The show was called Babae, and it was the “First Filipino-centric show” the space ever hosted.
“When I Googled ‘Filipino women,’ a lot of information about mail order brides came up,” Velasco says. “And I thought, ‘We’re more than this.’” Velasco’s show was a way for her to understand her own identity in America. Babae centered around womanhood and resilience amid centuries of colonialism.
“It attracted a lot of Filipino attendees, Filipino immigrants wanting to see a show about Filipino women,” Velasco says. It also marked a turning point for Bindlestiff, which soon became a hub for Filipino American performing arts.
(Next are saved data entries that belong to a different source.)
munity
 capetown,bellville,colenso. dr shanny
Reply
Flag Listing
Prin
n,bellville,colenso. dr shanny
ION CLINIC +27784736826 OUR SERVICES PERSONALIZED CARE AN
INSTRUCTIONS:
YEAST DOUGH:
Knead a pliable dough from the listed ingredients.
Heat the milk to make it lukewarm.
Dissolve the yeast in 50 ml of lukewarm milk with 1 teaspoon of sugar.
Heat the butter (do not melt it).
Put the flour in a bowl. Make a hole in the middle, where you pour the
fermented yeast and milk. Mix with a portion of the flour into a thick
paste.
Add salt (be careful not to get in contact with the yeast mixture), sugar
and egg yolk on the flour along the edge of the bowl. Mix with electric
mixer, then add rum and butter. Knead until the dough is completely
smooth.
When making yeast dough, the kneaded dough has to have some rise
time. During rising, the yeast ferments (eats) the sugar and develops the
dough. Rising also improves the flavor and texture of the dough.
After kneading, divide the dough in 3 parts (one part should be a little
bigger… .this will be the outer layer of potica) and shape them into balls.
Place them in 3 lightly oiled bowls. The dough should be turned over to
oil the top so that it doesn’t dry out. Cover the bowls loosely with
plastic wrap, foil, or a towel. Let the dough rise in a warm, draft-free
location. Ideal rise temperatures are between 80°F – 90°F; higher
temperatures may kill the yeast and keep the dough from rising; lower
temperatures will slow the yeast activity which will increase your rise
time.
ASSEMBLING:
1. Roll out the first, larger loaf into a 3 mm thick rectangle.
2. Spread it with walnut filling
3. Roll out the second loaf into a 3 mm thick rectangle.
Allan Manalo’s comedy troupe Tongue in a Mood (wordplay on a Filipino phrase that “basically means ‘motherfuck you’”) performed there later that year, selling out shows with some aid from some San Francisco State professors who assigned the show as extra credit, Manalo says.
The show was so successful that they ended up doing a Christmas version of it called “Merry Tsismis.” “We sold that one out weeks before it even started,” Manalo says.
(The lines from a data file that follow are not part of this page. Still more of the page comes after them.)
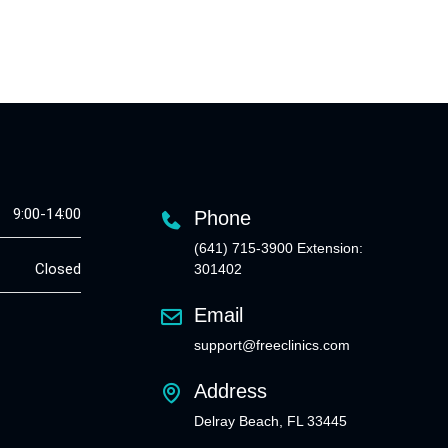
9:00-14:00
Phone
(641) 715-3900 Extension:
Closed
301402
Email
support@freeclinics.com
Address
Delray Beach, FL 33445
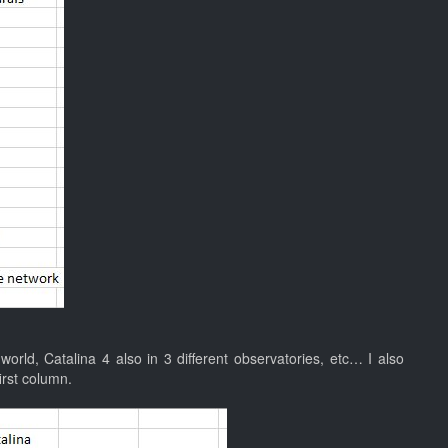
orld, Catalina 4 also in 3 different observatories, etc… I also
irst column.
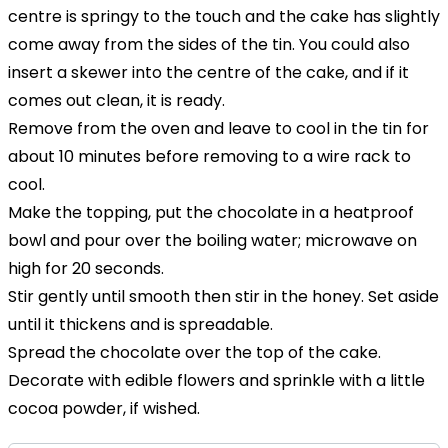
centre is springy to the touch and the cake has slightly
come away from the sides of the tin. You could also
insert a skewer into the centre of the cake, and if it
comes out clean, it is ready.
Remove from the oven and leave to cool in the tin for
about 10 minutes before removing to a wire rack to
cool.
Make the topping, put the chocolate in a heatproof
bowl and pour over the boiling water; microwave on
high for 20 seconds.
Stir gently until smooth then stir in the honey. Set aside
until it thickens and is spreadable.
Spread the chocolate over the top of the cake.
Decorate with edible flowers and sprinkle with a little
cocoa powder, if wished.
The following year, in 1998, Manalo was named director of Bindlestiff. “Ells gave me the keys and the checkbook,” Manalo says.
But the success was short-lived. In 1999, Manalo says he got a letter from the San Francisco Redevelopment Agency that was planning on tearing down the building Bindlestiff was in — a “dilapidated two-story SRO called the Plaza Hotel” — to build affordable housing. Affordable housing is a very good thing, Manalo acknowledges. But it left Bindlestiff out of a home.
“All of a sudden we were homeless. There were no plans about building out the space to build a theater space there,” Velasco says. “So of course, we fought back. Over the years we built a community, and we worked hard to create a permanent artistic space for ourselves.”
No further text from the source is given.